Egypt's Morsi, 100 others sentenced to death
Cairo
An Egyptian court yesterday sentenced deposed Islamist president Mohamed Morsi and more than 100 other people to death for their role in a mass jailbreak during the 2011 uprising.
Hours after the ruling, gunmen shot dead two judges, a prosecutor and their driver in the strife-torn Sinai Peninsula, in the first such attack on the judiciary in the region.
Morsi, sitting in a caged dock in the blue uniform of convicts after already been sentenced to 20 years for inciting violence, raised his fists defiantly when the verdict was read.
Judge Shabaan El-Shamy handed down the same sentence to more than 100 other defendants including Muslim Brotherhood leader Mohamed Badei, already sentenced to death in another trial, and his deputy Khairat al-Shater.
Morsi, elected president in 2012 as the Brotherhood's compromise candidate after Shater was disqualified, ruled for only a year before mass protests spurred the military to overthrow him in July 2013. He was among dozens of Islamist leaders detained amid a crackdown that left hundreds of Morsi supporters dead.
Many of those sentenced yesterday were tried in absentia, including prominent Qatar-based Islamic cleric Yusuf al-Qaradawi.
The court will pronounce its final decision on June 2, since under Egyptian law, death sentences are referred to the mufti, the government's interpreter of Islamic law, who plays an advisory role.

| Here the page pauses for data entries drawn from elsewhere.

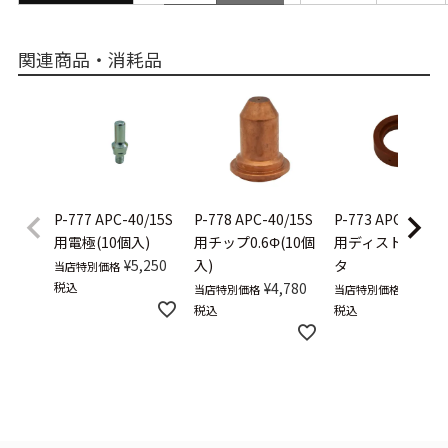
scrollable
関連商品・消耗品
P-777
APC-40/15S
P-778
APC-40/15S
P-773
APC-40/15
用電極(10個入)
用チップ0.6Φ(10個
用ディストリビュ
¥
5,250
入)
タ
当店特別価格
税込
¥
4,780
¥
2,780
当店特別価格
当店特別価格
税込
税込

Defendants can still appeal even after the mufti's recommendation.
Morsi, 63, has yet to be sentenced in the first of two trials that concluded on Saturday, in which the death penalty was given to 16 other defendants convicted of espionage.They were all found guilty of colluding with foreign powers, the Palestinian Islamist group Hamas and Iran to destabilise Egypt.